Mercedes technical director James Allison has opened up on his first experience joining the reigning Formula 1 world champions having felt it “intimidating” trying to play his part at the team while also battling grief after his wife passed away.

In an open discussion about his career and experiences in F1 in a Mercedes video interview, Allison reflected on moving to Mercedes at the start of the 2017 season as its new technical director following the departure of Paddy Lowe to Williams.

Allison, who left Ferrari midway through 2016 to be closer to his family after the death of his wife Rebecca due to meningitis, believes Mercedes would continue to charge to F1 world titles even if he didn’t join the team in 2017 and felt pressure to meet its high standards as three-time F1 world drivers’ and constructors’ champions.

“It was intimidating and I think anxious is the wrong word but I certainly knew that I needed to be performing well in order to have an impact on the place,” Allison said. “It was anxiety-making or intimidating in a couple of ways.

“The first is it was a team that had already dominated the sport for three years running and it was a team full of engineers of the highest calibre. It was a very settled team with professionals in every level of the team who absolutely knew their job. Arguably they didn’t need me!

“They would have gone on to great things without my arrival at all and I was conscious that when I walked through the door for the first time that I was walking into a team that I hoped I could play a part in but that team would definitely be blisteringly strong whether or not I showed up.”

Allison also spoke about balancing his grief at losing his wife and returning to the hectic world of an F1 team, with the technical director taking up the role at Mercedes in the hope of finding a sense of normality.

“I was something of a wreck at the time, I am still grieving today four years on, but then I was crying in the car on my way into work and crying on my way home,” he said. “I hoped that I would be useful at work and find my feet again to be able to carve out some sort out world for myself after Becca died but it was more in hope than certainty.

“One of the things I feel particularly grateful to Mercedes for is that in a part of my life when everything was turned on its head and where nothing felt normal, the most familiar part of it was my work because there the rhythm of the racing season, the pressure to get a car out, the pressure to develop it, the thrill of winning and the challenges the season throws your way.
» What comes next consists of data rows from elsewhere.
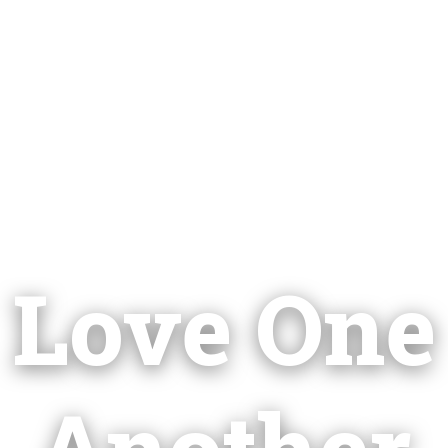
Love One
Another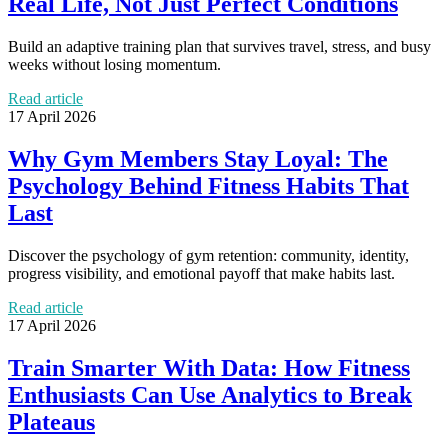
Real Life, Not Just Perfect Conditions
Build an adaptive training plan that survives travel, stress, and busy
weeks without losing momentum.
Read article
17 April 2026
Why Gym Members Stay Loyal: The
Psychology Behind Fitness Habits That
Last
Discover the psychology of gym retention: community, identity,
progress visibility, and emotional payoff that make habits last.
Read article
17 April 2026
Train Smarter With Data: How Fitness
Enthusiasts Can Use Analytics to Break
Plateaus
All those things felt familiar and they were about the only parts of my life that did.”

The British designer says he is in debt to Mercedes and team principal Toto Wolff for providing him with the chance to rediscover a normal life and feel he could do something positive.

Allison has overseen Mercedes’ continued F1 domination, with the team and Lewis Hamilton picking up every world title since he joined in 2017.
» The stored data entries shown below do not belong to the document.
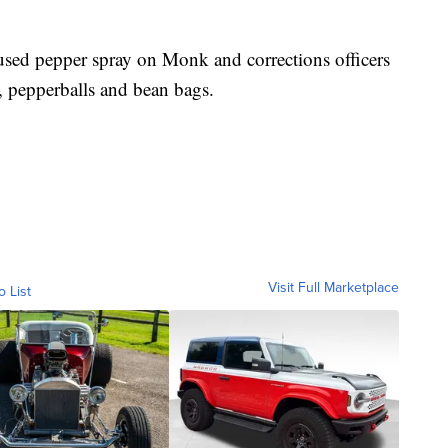
 used pepper spray on Monk and corrections officers
, pepperballs and bean bags.
Visit Full Marketplace
o List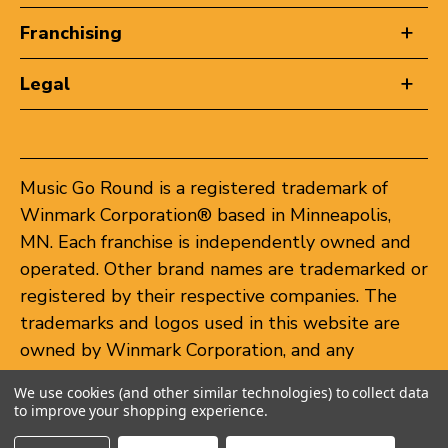
Franchising
Legal
Music Go Round is a registered trademark of
Winmark Corporation® based in Minneapolis,
MN. Each franchise is independently owned and
operated. Other brand names are trademarked or
registered by their respective companies. The
trademarks and logos used in this website are
owned by Winmark Corporation, and any
unauthorized use of these trademarks by others
We use cookies (and other similar technologies) to collect data
is subject to action under federal and state
to improve your shopping experience.
trademark laws.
“I didn’t know what the right thing to do was, at the time most of me wanted to crawl into a hole and never come out again,” he said. “But Toto gave me this opportunity and I hoped that as time passed that I would start to feel like I would want to reengage with the world and by the time I was walking in the factory gates at Brackley I was feeling a little stronger and a little more useful.

“I was able to get a sense that despite the pain of losing Becca there was still some use in me. As the weeks rolled by and turned into months and years that gamble that Toto took on me I hope I have repaid by being useful.

“I was very, very fortunate to be granted a place in a team that is extraordinarily warm hearted and with a group of people who didn’t need me but nevertheless opened their arms to me. They made me feel welcome by providing me with a space to work and created an environment for me where I could be useful and where I could breath and recover while having the most enviable and brilliant job in the whole pitlane.”